We kick things off with thoughts on phone-on-the-table etiquette.
DS: Just ignore that my phone is sitting right next to you.
NM: It’s telling me that you’ve got something better to do, better people to talk to by having the phone on the table. Simon Sinek was like, just having your phone on a table subconsciously tells people that you’ve got other things that are just as important, if not more important.
DS: That’s a good point because you do just subconsciously check it, or consciously check it if you’re waiting for another call, or a text.
NM: I mean, like, I don’t know if I pay that much attention to other people having their phone up, but sometimes, if you’re telling a story of grief or whatever, and the other person’s just on their phone…
DS: These days, I feel like I have to make a real, actual effort to put it in my pocket.

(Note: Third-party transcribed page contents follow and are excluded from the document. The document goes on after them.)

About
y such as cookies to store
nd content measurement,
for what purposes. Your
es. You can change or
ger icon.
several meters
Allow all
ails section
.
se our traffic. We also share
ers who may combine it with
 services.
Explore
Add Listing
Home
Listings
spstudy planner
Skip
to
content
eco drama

I need to remember to otherwise it will just go straight on the table. But I do feel like I have the bad excuse to just be like: ‘Oh, I’m a busy guy’.

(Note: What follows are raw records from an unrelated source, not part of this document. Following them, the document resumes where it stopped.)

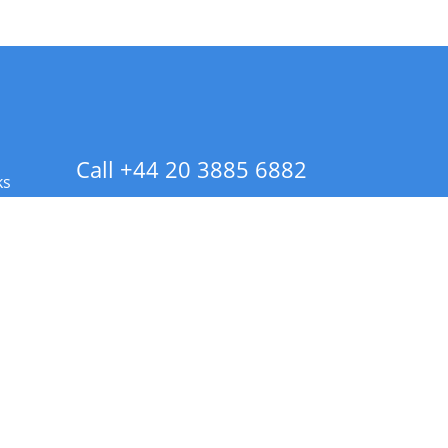
Call +44 20 3885 6882
ks
 Info - CA Residents Only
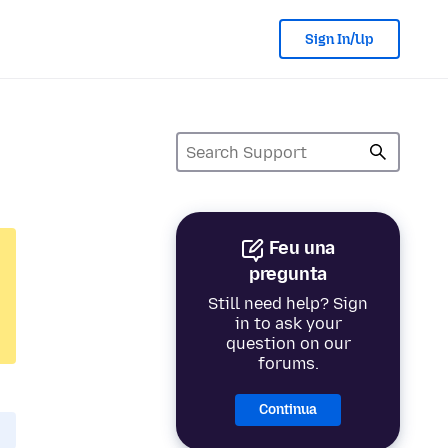
Sign In/Up
Feu una
pregunta
Still need help? Sign
in to ask your
question on our
forums.
Continua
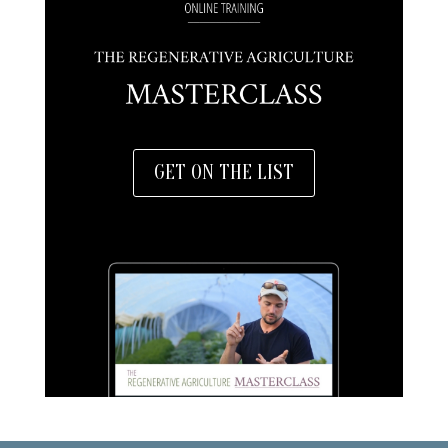
GET ON THE LIST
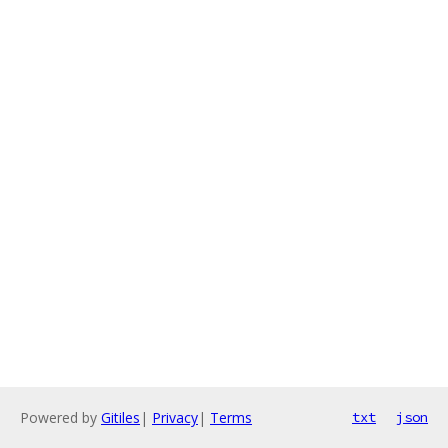
Powered by
Gitiles
|
Privacy
|
Terms
txt
json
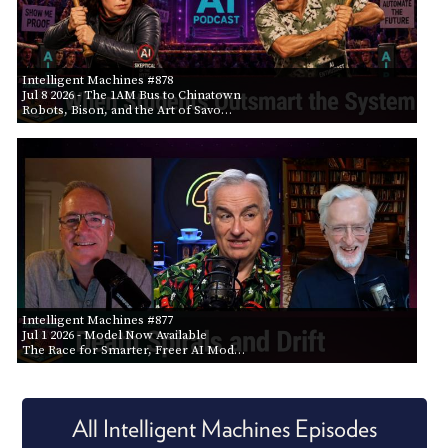
Intelligent Machines #878
Jul 8 2026
- The 1AM Bus to Chinatown
Robots, Bison, and the Art of Savo…
Intelligent Machines #877
Jul 1 2026
- Model Now Available
The Race for Smarter, Freer AI Mod…
All Intelligent Machines Episodes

NM: Yeah, I got phone calls. Yeah, that’s it. You don’t strike me as a very phone attentive person, to be honest.
DS: Like on my phone while hanging out with people? No, I don’t think so. I think because I feel like I’m on my phone all the time anyway, so why would I do that when I’m with someone? I’m bit sort of bored of looking at it, and it sucks anyway these days. There’s nothing good to look at. Except for your ads. They do come up a lot. Is that a sign of success?

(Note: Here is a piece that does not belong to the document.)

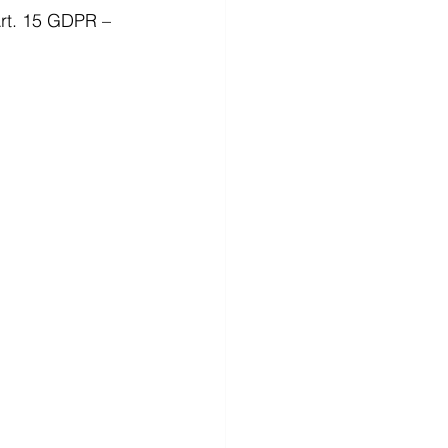
Art. 15 GDPR –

NM: I don’t know if it’s a sign of success. I actually feel like I no longer understand what it means to be successful with what I do, right? When you finish university, you come out of it, and you’re like, I have this milestone for myself. Whether it’s ‘I want to make a feature film’, that’s when I know I’ve made it… But for me, because I pretty quickly turned my mind to trying to build a career in commercial filmmaking, I was like ‘When I land that first big commercial, I know that I’m directing now’. When I did, that thought didn’t even cross my mind. Now I’m like 30-something commercials deep and I’m just doing it. I don’t know if I’ve succeeded, or if you ever succeed when it’s just a journey. Like, what’s the yardstick?
DS: Is it recognition? Is it an article like this?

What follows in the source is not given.